I have a dask dataframe ddf
with a matrix ddf['X']
and a list of indices indices
. I want to select the features (columns) of ddf['X']
at the indices. My current implementation is
def subselect_variables(df):
subset = df.iloc[:, indices]
return subset
ddf_X = (
ddf['X']
.map_partitions(subselect_variables, meta={col: 'f4'for col in range(len(indices))})
)
ddf_X.to_parquet(
my_path,
engine='pyarrow',
schema=my_schema,
write_metadata_file=True,
row_group_size=my_row_group_size
)
But it results in the error pandas.errors.IndexingError: Too many indexers
. Can someone help?
I also tried to directly select the features
ddf_X = (
ddf['X']
.map_partitions(lambda df: df.iloc[:, indices], meta={col: 'f4'for col in range(len(indices))})
)
Which resulted in the same error.
I also tried replacing :
with slice(None)
, which also resulted in the same error.
Thanks for your suggestions! It led me in the right direction. Indeed, if ddf['X']
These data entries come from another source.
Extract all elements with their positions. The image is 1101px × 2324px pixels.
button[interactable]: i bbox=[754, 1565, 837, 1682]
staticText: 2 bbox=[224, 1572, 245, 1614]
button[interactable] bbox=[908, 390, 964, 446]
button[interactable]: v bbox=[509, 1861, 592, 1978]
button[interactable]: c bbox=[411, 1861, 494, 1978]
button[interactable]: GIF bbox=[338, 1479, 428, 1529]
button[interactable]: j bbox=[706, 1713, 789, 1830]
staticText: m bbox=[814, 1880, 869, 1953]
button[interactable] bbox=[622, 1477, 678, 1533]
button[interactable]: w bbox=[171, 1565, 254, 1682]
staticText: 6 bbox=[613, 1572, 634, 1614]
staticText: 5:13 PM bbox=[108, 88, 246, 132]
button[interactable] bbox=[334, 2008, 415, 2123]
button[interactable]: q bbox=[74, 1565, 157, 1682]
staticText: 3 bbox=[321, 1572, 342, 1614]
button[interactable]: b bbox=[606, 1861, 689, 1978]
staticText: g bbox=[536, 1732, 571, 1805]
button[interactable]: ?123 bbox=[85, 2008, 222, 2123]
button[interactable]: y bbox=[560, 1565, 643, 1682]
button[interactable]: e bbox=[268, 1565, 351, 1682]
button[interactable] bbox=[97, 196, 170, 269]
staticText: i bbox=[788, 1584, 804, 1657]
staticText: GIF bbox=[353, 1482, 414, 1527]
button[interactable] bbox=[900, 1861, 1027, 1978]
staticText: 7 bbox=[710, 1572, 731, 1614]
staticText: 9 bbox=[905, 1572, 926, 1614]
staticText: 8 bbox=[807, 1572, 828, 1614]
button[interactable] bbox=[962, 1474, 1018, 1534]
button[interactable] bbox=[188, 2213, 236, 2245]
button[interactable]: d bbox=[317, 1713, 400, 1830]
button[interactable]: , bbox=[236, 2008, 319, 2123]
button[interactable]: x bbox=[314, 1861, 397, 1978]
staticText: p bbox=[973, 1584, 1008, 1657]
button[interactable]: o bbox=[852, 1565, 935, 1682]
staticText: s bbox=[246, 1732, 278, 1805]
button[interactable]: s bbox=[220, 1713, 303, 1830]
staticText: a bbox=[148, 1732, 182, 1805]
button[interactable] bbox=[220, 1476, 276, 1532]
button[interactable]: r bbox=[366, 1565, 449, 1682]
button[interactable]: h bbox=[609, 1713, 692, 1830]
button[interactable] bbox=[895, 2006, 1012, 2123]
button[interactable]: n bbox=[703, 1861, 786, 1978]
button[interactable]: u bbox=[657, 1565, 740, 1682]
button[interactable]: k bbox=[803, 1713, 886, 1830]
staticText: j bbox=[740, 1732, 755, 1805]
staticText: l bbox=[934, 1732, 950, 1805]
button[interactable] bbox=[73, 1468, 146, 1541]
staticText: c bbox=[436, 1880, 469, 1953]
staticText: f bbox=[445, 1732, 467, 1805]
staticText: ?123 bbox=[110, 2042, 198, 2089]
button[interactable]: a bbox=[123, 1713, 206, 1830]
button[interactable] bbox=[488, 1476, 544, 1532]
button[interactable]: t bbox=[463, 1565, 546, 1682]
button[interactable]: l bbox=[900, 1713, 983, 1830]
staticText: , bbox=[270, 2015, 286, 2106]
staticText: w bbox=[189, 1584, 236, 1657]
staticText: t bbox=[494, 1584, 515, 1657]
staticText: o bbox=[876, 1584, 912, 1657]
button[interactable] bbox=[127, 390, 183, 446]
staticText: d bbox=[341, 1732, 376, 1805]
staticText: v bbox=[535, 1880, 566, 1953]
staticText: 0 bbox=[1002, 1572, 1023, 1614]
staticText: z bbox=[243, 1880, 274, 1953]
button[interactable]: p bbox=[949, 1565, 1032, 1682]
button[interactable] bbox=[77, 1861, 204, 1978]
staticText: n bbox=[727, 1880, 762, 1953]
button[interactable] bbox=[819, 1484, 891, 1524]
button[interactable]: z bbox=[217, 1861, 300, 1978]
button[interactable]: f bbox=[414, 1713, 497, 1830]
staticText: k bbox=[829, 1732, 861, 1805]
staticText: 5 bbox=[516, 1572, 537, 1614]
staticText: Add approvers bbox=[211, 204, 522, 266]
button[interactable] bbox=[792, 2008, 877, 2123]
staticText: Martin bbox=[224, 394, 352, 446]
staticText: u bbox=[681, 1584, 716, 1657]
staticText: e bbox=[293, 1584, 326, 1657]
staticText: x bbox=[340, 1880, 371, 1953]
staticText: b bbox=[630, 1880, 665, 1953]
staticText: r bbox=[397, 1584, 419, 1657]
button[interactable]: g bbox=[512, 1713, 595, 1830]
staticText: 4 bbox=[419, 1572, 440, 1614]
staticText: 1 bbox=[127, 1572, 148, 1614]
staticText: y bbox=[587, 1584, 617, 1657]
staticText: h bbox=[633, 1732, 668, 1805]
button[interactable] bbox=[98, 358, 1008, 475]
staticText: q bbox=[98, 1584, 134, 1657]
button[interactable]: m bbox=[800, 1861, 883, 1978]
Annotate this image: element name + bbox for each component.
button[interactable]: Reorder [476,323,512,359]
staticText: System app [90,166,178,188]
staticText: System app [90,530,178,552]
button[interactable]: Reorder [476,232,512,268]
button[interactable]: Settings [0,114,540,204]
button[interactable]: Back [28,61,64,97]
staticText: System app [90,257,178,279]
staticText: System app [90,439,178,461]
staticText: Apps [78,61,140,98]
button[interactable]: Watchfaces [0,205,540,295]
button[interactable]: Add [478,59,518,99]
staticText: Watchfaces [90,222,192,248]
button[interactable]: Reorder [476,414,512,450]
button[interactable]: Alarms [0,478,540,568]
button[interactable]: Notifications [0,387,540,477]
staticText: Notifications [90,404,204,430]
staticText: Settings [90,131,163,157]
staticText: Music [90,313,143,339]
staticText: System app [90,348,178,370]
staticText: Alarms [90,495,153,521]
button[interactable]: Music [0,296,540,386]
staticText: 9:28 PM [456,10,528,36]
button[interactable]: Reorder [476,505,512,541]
is a Series, it must be treated as 1-dimensional. What you also need to consider is the meta assignment and the external function, as you might run out of memory. Here is the solution that worked:
def subselect_variables(df):
subset = df.map(lambda x: [x[i] for i in indices])
return subset
ddf_X = (
ddf['X']
.map_partitions(subselect_series, meta=('X', 'f4'))
)
To write it into a parquet file, you also need to cast it to a dask DataFrame, e.g. like
if isinstance(ddf_X, dd.Series):
ddf_X = ddf_X.to_frame(name='X')